§ Exercise goal
Please copy each line below that contains the string "align".

[Saved data entries]
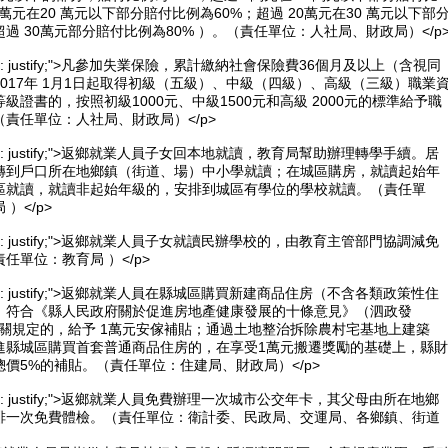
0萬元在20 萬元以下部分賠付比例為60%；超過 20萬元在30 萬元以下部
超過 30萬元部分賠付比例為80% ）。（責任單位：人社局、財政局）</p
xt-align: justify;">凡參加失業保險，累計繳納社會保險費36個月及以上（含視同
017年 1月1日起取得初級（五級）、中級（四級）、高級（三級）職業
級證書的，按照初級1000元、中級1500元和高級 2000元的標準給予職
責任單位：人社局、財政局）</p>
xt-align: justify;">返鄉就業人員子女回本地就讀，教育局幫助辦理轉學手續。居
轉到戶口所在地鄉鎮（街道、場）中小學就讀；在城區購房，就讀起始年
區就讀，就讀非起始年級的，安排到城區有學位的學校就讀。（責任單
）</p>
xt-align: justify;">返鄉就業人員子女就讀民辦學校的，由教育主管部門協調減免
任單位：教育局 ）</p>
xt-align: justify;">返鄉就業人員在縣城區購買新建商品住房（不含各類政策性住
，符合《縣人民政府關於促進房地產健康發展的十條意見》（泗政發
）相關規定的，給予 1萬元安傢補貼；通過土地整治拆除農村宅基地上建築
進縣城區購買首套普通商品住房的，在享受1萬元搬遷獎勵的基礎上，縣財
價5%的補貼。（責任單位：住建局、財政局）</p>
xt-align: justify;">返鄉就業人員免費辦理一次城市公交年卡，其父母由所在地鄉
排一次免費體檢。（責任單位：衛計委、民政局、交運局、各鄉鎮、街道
* * *
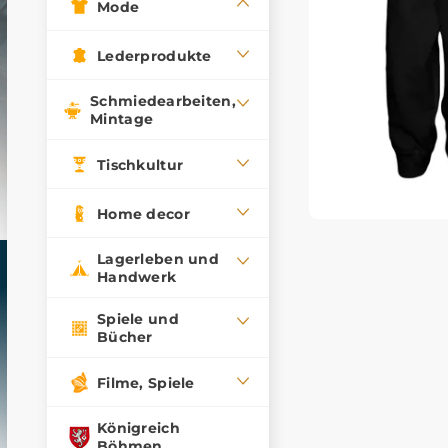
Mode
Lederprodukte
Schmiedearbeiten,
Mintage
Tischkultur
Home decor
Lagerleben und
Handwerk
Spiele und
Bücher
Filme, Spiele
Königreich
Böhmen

§ The answer
xt-align: justify;">凡參加失業保險，累計繳納社會保險費36個月及以上（含視同
xt-align: justify;">返鄉就業人員子女回本地就讀，教育局幫助辦理轉學手續。居
xt-align: justify;">返鄉就業人員子女就讀民辦學校的，由教育主管部門協調減免
xt-align: justify;">返鄉就業人員在縣城區購買新建商品住房（不含各類政策性住
xt-align: justify;">返鄉就業人員免費辦理一次城市公交年卡，其父母由所在地鄉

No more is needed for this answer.